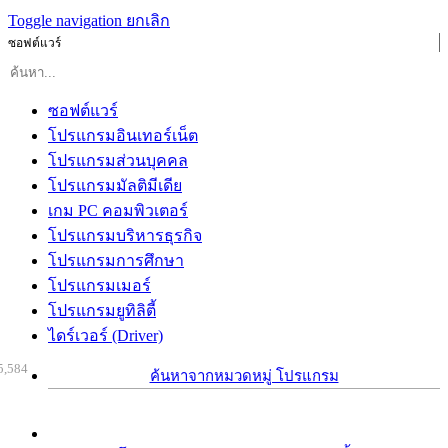
Toggle navigation
ยกเลิก
ซอฟต์แวร์
ซอฟต์แวร์
โปรแกรมอินเทอร์เน็ต
โปรแกรมส่วนบุคคล
โปรแกรมมัลติมีเดีย
เกม PC คอมพิวเตอร์
โปรแกรมบริหารธุรกิจ
โปรแกรมการศึกษา
โปรแกรมเมอร์
โปรแกรมยูทิลิตี้
ไดร์เวอร์ (Driver)
5,584
ค้นหาจากหมวดหมู่ โปรแกรม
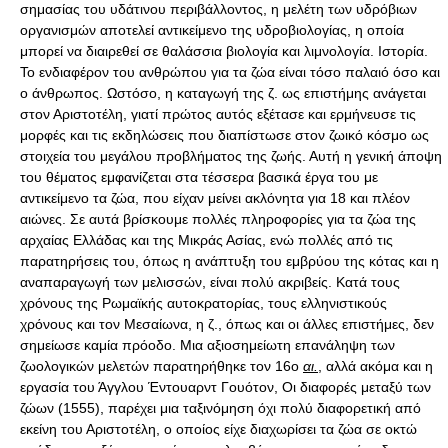
σημασίας του υδάτινου περιβάλλοντος, η μελέτη των υδρόβιων
οργανισμών αποτελεί αντικείμενο της υδροβιολογίας, η οποία
μπορεί να διαιρεθεί σε θαλάσσια βιολογία και λιμνολογία. Ιστορία.
Το ενδιαφέρον του ανθρώπου για τα ζώα είναι τόσο παλαιό όσο και
ο άνθρωπος. Ωστόσο, η καταγωγή της ζ. ως επιστήμης ανάγεται
στον Αριστοτέλη, γιατί πρώτος αυτός εξέτασε και ερμήνευσε τις
μορφές και τις εκδηλώσεις που διαπίστωσε στον ζωικό κόσμο ως
στοιχεία του μεγάλου προβλήματος της ζωής. Αυτή η γενική άποψη
του θέματος εμφανίζεται στα τέσσερα βασικά έργα του με
αντικείμενο τα ζώα, που είχαν μείνει ακλόνητα για 18 και πλέον
αιώνες. Σε αυτά βρίσκουμε πολλές πληροφορίες για τα ζώα της
αρχαίας Ελλάδας και της Μικράς Ασίας, ενώ πολλές από τις
παρατηρήσεις του, όπως η ανάπτυξη του εμβρύου της κότας και η
αναπαραγωγή των μελισσών, είναι πολύ ακριβείς. Κατά τους
χρόνους της Ρωμαϊκής αυτοκρατορίας, τους ελληνιστικούς
χρόνους και τον Μεσαίωνα, η ζ., όπως και οι άλλες επιστήμες, δεν
σημείωσε καμία πρόοδο. Μια αξιοσημείωτη επανάληψη των
ζωολογικών μελετών παρατηρήθηκε τον 16ο
αι.
, αλλά ακόμα και η
εργασία του Άγγλου Έντουαρντ Γουότον, Οι διαφορές μεταξύ των
ζώων (1555), παρέχει μια ταξινόμηση όχι πολύ διαφορετική από
εκείνη του Αριστοτέλη, ο οποίος είχε διαχωρίσει τα ζώα σε οκτώ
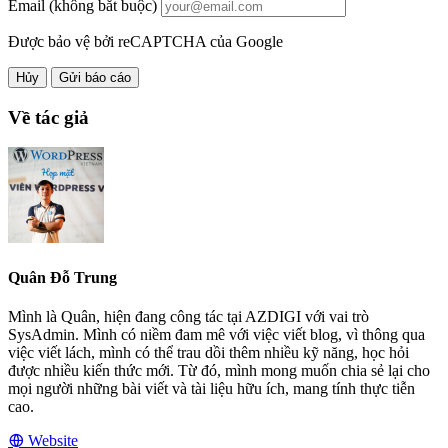
Email (không bắt buộc)
Được bảo vệ bởi reCAPTCHA của Google
Hủy
Gửi báo cáo
Về tác giả
Quân Đỗ Trung
Mình là Quân, hiện đang công tác tại AZDIGI với vai trò
SysAdmin. Mình có niềm đam mê với việc viết blog, vì thông qua
việc viết lách, mình có thể trau dồi thêm nhiều kỹ năng, học hỏi
được nhiều kiến thức mới. Từ đó, mình mong muốn chia sẻ lại cho
mọi người những bài viết và tài liệu hữu ích, mang tính thực tiễn
cao.
Website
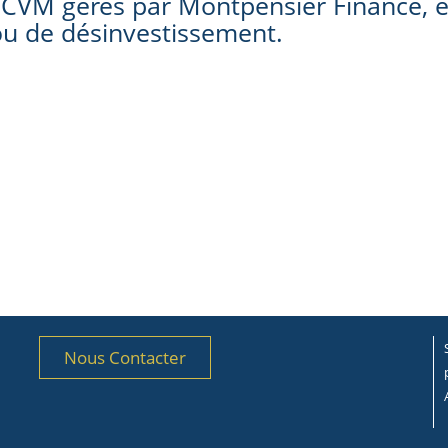
OPCVM gérés par Montpensier Finance, 
u de désinvestissement.
Nous Contacter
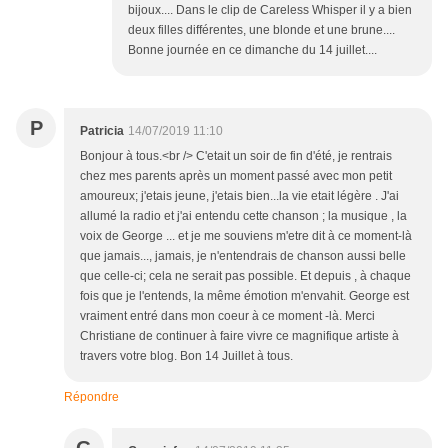
bijoux.... Dans le clip de Careless Whisper il y a bien
deux filles différentes, une blonde et une brune....
Bonne journée en ce dimanche du 14 juillet....
P
Patricia
14/07/2019 11:10
Bonjour à tous.<br /> C'etait un soir de fin d'été, je rentrais
chez mes parents après un moment passé avec mon petit
amoureux; j'etais jeune, j'etais bien...la vie etait légère . J'ai
allumé la radio et j'ai entendu cette chanson ; la musique , la
voix de George ... et je me souviens m'etre dit à ce moment-là
que jamais..., jamais, je n'entendrais de chanson aussi belle
que celle-ci; cela ne serait pas possible. Et depuis , à chaque
fois que je l'entends, la même émotion m'envahit. George est
vraiment entré dans mon coeur à ce moment -là. Merci
Christiane de continuer à faire vivre ce magnifique artiste à
travers votre blog. Bon 14 Juillet à tous.
Répondre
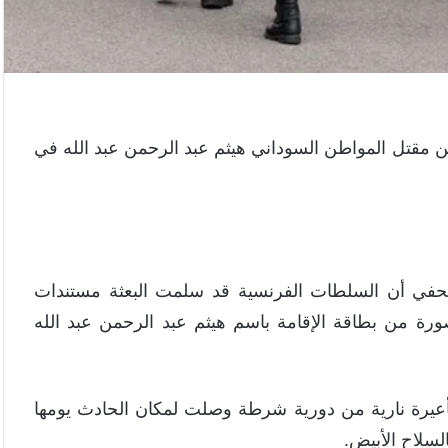
مقتل المواطن السوداني هيثم عبد الرحمن عبد الله في
حفي أن السلطات الفرنسية قد سلمت البعثة مستندات
ة من بطاقة الإقامة باسم هيثم عبد الرحمن عبد الله
بأعيرة نارية من دورية شرطة وصلت لمكان الحادث يومها
السلاح الأبيض.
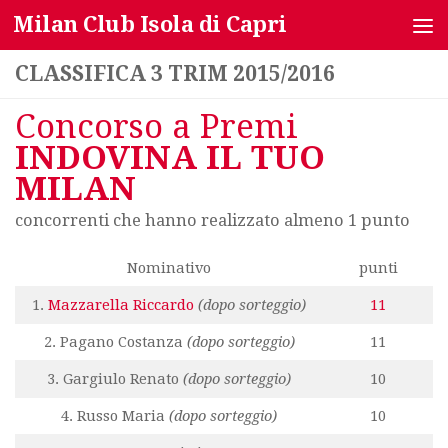
Milan Club Isola di Capri
Salta al contenuto
CLASSIFICA 3 TRIM 2015/2016
Concorso a Premi
INDOVINA IL TUO
MILAN
concorrenti che hanno realizzato almeno 1 punto
Nominativo
punti
1.
Mazzarella Riccardo
(dopo sorteggio)
11
2. Pagano Costanza
(dopo sorteggio)
11
3. Gargiulo Renato
(dopo sorteggio)
10
4. Russo Maria
(dopo sorteggio)
10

== == ==

Pictures do not belong in the copy. Repeat only the lines from the top of the records through the line containing "ακόμα και η".

Toggle navigation
ยกเลิก
ซอฟต์แวร์
ซอฟต์แวร์
โปรแกรมอินเทอร์เน็ต
โปรแกรมส่วนบุคคล
โปรแกรมมัลติมีเดีย
เกม PC คอมพิวเตอร์
โปรแกรมบริหารธุรกิจ
โปรแกรมการศึกษา
โปรแกรมเมอร์
โปรแกรมยูทิลิตี้
ไดร์เวอร์ (Driver)
5,584
ค้นหาจากหมวดหมู่ โปรแกรม
σημασίας του υδάτινου περιβάλλοντος, η μελέτη των υδρόβιων
οργανισμών αποτελεί αντικείμενο της υδροβιολογίας, η οποία
μπορεί να διαιρεθεί σε θαλάσσια βιολογία και λιμνολογία. Ιστορία.
Το ενδιαφέρον του ανθρώπου για τα ζώα είναι τόσο παλαιό όσο και
ο άνθρωπος. Ωστόσο, η καταγωγή της ζ. ως επιστήμης ανάγεται
στον Αριστοτέλη, γιατί πρώτος αυτός εξέτασε και ερμήνευσε τις
μορφές και τις εκδηλώσεις που διαπίστωσε στον ζωικό κόσμο ως
στοιχεία του μεγάλου προβλήματος της ζωής. Αυτή η γενική άποψη
του θέματος εμφανίζεται στα τέσσερα βασικά έργα του με
αντικείμενο τα ζώα, που είχαν μείνει ακλόνητα για 18 και πλέον
αιώνες. Σε αυτά βρίσκουμε πολλές πληροφορίες για τα ζώα της
αρχαίας Ελλάδας και της Μικράς Ασίας, ενώ πολλές από τις
παρατηρήσεις του, όπως η ανάπτυξη του εμβρύου της κότας και η
αναπαραγωγή των μελισσών, είναι πολύ ακριβείς. Κατά τους
χρόνους της Ρωμαϊκής αυτοκρατορίας, τους ελληνιστικούς
χρόνους και τον Μεσαίωνα, η ζ., όπως και οι άλλες επιστήμες, δεν
σημείωσε καμία πρόοδο. Μια αξιοσημείωτη επανάληψη των
ζωολογικών μελετών παρατηρήθηκε τον 16ο
αι.
, αλλά ακόμα και η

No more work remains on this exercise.